One of the primary reasons Tapestry (NYSE:TPR) purchased handbag maker Kate Spade last year was to help reach out to younger customers. Where CEO Victor Luis says its Coach products are about "function, quality, and leather," the $2.4 billion deal was seen as a way to woo millennial consumers with Kate Spade designs that offer "emotional attributes (that) hit at the high end when it comes to fashion, fun, and femininity."

That could narrow the point of differentiation between Tapestry and its rival Michael Kors (NYSE:CPRI), which has long been hugely popular with both millennials and Gen Z consumers.

Two teen girl shoppers

Image source: Getty Images.

The path to luxury

Where Coach opted to pursue ambitions of becoming a luxury lifestyle brand, Michael Kors has positioned itself between the upper end and fast fashion, allowing it to reach across numerous price points, which has given it a decided edge in appealing to younger consumers. Analysts at Cowen & Co. say both millennials and Gen Z-ers not only favor rapid changes in styles and follow trend influencers more closely, but they also place a heavy emphasis on price and value.

Even so, both Tapestry and Kors have suffered from tepid sales over the past few years. Here's a side-by-side comparison of Kors and Tapestry's North American sales over the past three years.

Company

2015 North American Sales

2016 North American Sales

2017 North American Sales

Michael Kors

$1.56 billion

$1.78 billion

$1.71 billion

Tapestry

$2.47 billion

$2.40 billion

$2.35 billion

Data source: Company annual SEC filings.

Both continue to struggle this year, too. In the most recent quarter, Michael Kors said on a constant currency basis that comparable-store sales dropped 5.2% from the year-ago figure, and it expects to see them fall by mid-single-digit percentage rates for the full 2018 year.

Although Tapestry enjoyed a 3% rise in global comps for Coach, comps for Kate Spade tumbled 7%, and while that might seem to bode ill for Tapestry's attempt at connecting with younger consumers, it's actually a result of the retailer trying to elevate the brand's image.

Much like Coach cut back on promotions and limiting distribution at department stores and outlets, Kate Spade is undergoing a similar process after having been overly reliant on discounting. The decline was part of Tapestry strategically pulling back on wholesale and online flash sales, which should eventually boost profitability, but it may also allow Michael Kors to put more distance between itself and Tapestry with millennial and Gen Z consumers.

Follow the money

Michael Kors, Kate Spade, and Coach were ranked as the top three handbag brands in Piper Jaffray's spring edition of its biennial "Taking Stock with Teens" survey, a look at where Gen Z shoppers are spending their money. However, Michael Kors was far and away the category leader with a 28% share, followed by Kate Spade at 17% and Coach at 14%.

While the standings were unchanged from the fall survey, Kors actually dropped by three percentage points in mindshare with the teens, whose average age was 16, while Kate Spade gained one. Although Coach's share was unchanged, it needs to watch out for Gucci, which suddenly appeared on the list in fourth place with a 9% share.

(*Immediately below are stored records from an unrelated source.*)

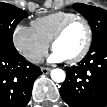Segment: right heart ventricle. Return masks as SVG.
<instances>
[{"label": "right heart ventricle", "mask_w": 107, "mask_h": 107, "mask_svg": "<svg viewBox=\"0 0 107 107\" xmlns=\"http://www.w3.org/2000/svg\"><path fill=\"white\" fill-rule=\"evenodd\" d=\"M77 16L68 11H58L32 21L35 33L46 43H50L57 29L69 18Z\"/></svg>", "instance_id": "right-heart-ventricle-1"}]
</instances>
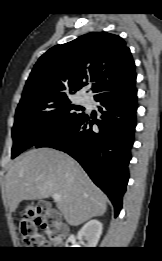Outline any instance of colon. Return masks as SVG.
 <instances>
[{"label":"colon","mask_w":162,"mask_h":261,"mask_svg":"<svg viewBox=\"0 0 162 261\" xmlns=\"http://www.w3.org/2000/svg\"><path fill=\"white\" fill-rule=\"evenodd\" d=\"M59 221V213L47 202L27 206L17 221L23 245L27 248H44L50 246L51 241L58 242L63 236Z\"/></svg>","instance_id":"colon-1"}]
</instances>
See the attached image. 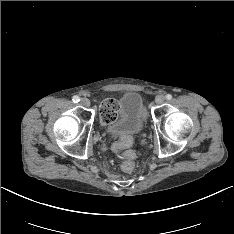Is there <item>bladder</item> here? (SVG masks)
I'll return each mask as SVG.
<instances>
[{
	"mask_svg": "<svg viewBox=\"0 0 234 234\" xmlns=\"http://www.w3.org/2000/svg\"><path fill=\"white\" fill-rule=\"evenodd\" d=\"M146 123L147 113L142 96L129 91L120 97L116 119L108 124V131L116 136H133L143 132Z\"/></svg>",
	"mask_w": 234,
	"mask_h": 234,
	"instance_id": "31cf9c89",
	"label": "bladder"
}]
</instances>
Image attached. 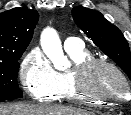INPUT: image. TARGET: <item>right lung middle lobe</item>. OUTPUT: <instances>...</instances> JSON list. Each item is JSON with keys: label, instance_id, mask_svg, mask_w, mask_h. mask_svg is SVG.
<instances>
[{"label": "right lung middle lobe", "instance_id": "right-lung-middle-lobe-1", "mask_svg": "<svg viewBox=\"0 0 131 115\" xmlns=\"http://www.w3.org/2000/svg\"><path fill=\"white\" fill-rule=\"evenodd\" d=\"M24 51L13 53L9 58L0 60V101L22 97L17 76L19 71L18 60Z\"/></svg>", "mask_w": 131, "mask_h": 115}]
</instances>
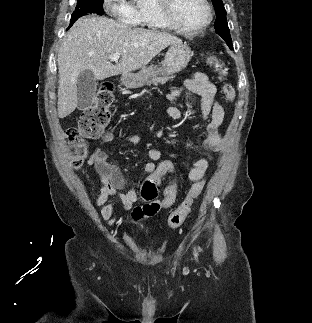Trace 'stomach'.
I'll use <instances>...</instances> for the list:
<instances>
[{
	"mask_svg": "<svg viewBox=\"0 0 312 323\" xmlns=\"http://www.w3.org/2000/svg\"><path fill=\"white\" fill-rule=\"evenodd\" d=\"M193 52L187 44H171L166 56L161 62V68H146L137 74H122L120 82L126 88H141L153 74H177L188 66Z\"/></svg>",
	"mask_w": 312,
	"mask_h": 323,
	"instance_id": "0dacf381",
	"label": "stomach"
}]
</instances>
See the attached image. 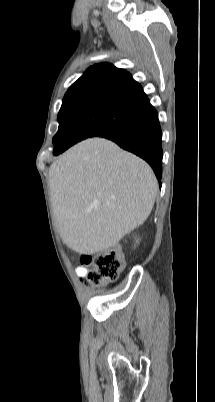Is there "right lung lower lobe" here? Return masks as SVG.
I'll return each mask as SVG.
<instances>
[{
  "instance_id": "right-lung-lower-lobe-1",
  "label": "right lung lower lobe",
  "mask_w": 215,
  "mask_h": 402,
  "mask_svg": "<svg viewBox=\"0 0 215 402\" xmlns=\"http://www.w3.org/2000/svg\"><path fill=\"white\" fill-rule=\"evenodd\" d=\"M103 137L144 159L152 167L158 181L161 180L162 132L158 114L150 102L127 125Z\"/></svg>"
}]
</instances>
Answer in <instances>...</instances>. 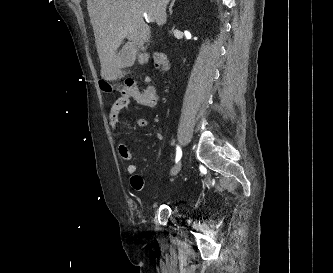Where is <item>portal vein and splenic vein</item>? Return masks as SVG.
<instances>
[{"instance_id":"1","label":"portal vein and splenic vein","mask_w":333,"mask_h":273,"mask_svg":"<svg viewBox=\"0 0 333 273\" xmlns=\"http://www.w3.org/2000/svg\"><path fill=\"white\" fill-rule=\"evenodd\" d=\"M144 15H145V18H146L147 21H149V22L154 21V18L151 15H147V14H144Z\"/></svg>"}]
</instances>
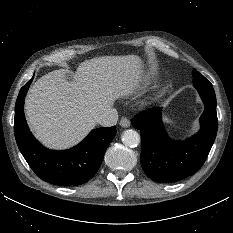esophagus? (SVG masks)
Wrapping results in <instances>:
<instances>
[{
    "instance_id": "34e87169",
    "label": "esophagus",
    "mask_w": 233,
    "mask_h": 233,
    "mask_svg": "<svg viewBox=\"0 0 233 233\" xmlns=\"http://www.w3.org/2000/svg\"><path fill=\"white\" fill-rule=\"evenodd\" d=\"M120 126L123 127V128H128L130 127V120L126 117H123L121 120H120Z\"/></svg>"
}]
</instances>
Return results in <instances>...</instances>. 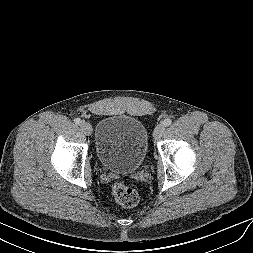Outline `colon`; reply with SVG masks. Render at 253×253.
<instances>
[{
	"mask_svg": "<svg viewBox=\"0 0 253 253\" xmlns=\"http://www.w3.org/2000/svg\"><path fill=\"white\" fill-rule=\"evenodd\" d=\"M115 200L126 208H133L139 202L137 191L125 182H117L112 187Z\"/></svg>",
	"mask_w": 253,
	"mask_h": 253,
	"instance_id": "colon-1",
	"label": "colon"
}]
</instances>
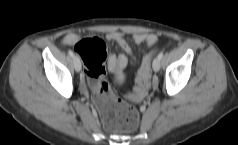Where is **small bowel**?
I'll list each match as a JSON object with an SVG mask.
<instances>
[{
  "instance_id": "obj_1",
  "label": "small bowel",
  "mask_w": 238,
  "mask_h": 145,
  "mask_svg": "<svg viewBox=\"0 0 238 145\" xmlns=\"http://www.w3.org/2000/svg\"><path fill=\"white\" fill-rule=\"evenodd\" d=\"M106 38L109 41L117 43L126 54L133 56V51L122 32L110 31L109 33H107ZM132 38L136 44H146L149 48H153L157 43V36L151 33L135 32L133 33ZM82 39V36H80L79 34L69 33L64 36L62 42L64 45L76 46V44L79 43ZM127 64L128 58L124 54H120L118 56L110 54L108 57V66L112 71L121 70Z\"/></svg>"
}]
</instances>
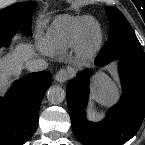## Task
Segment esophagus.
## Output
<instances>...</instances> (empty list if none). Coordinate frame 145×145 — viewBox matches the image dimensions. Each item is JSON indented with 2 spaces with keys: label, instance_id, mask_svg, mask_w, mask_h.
I'll use <instances>...</instances> for the list:
<instances>
[{
  "label": "esophagus",
  "instance_id": "1",
  "mask_svg": "<svg viewBox=\"0 0 145 145\" xmlns=\"http://www.w3.org/2000/svg\"><path fill=\"white\" fill-rule=\"evenodd\" d=\"M68 77H69V73L65 69H61L56 73L55 80L59 84H63L68 80Z\"/></svg>",
  "mask_w": 145,
  "mask_h": 145
}]
</instances>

A report by Bain & Co. last October found that millennials and Gen Z shoppers will account for a third of all luxury spending in 2017 -- Forbes says that by 2025, they will make up 45% of the luxury market -- and that Gucci was gaining considerable traction with them. Through the first three quarters of the year, shoppers under the age of 35 accounted for 55% of its sales.

It's clear that together, Kate Spade and Coach can pose a strong challenge for Michael Kors for the attention of teens looking for affordable luxury, but the latter remains a dominant presence on its own. Yet it needs to be mindful not to become complacent, because Coach is ardently pursuing teens, launching a spring marketing campaign featuring Selena Gomez, who it hired last year as its brand ambassador to appeal directly to the millennial consumer.

Right now, Michael Kors owns that segment, but the sum of Tapestry's parts may make it the better bet to take that customer away.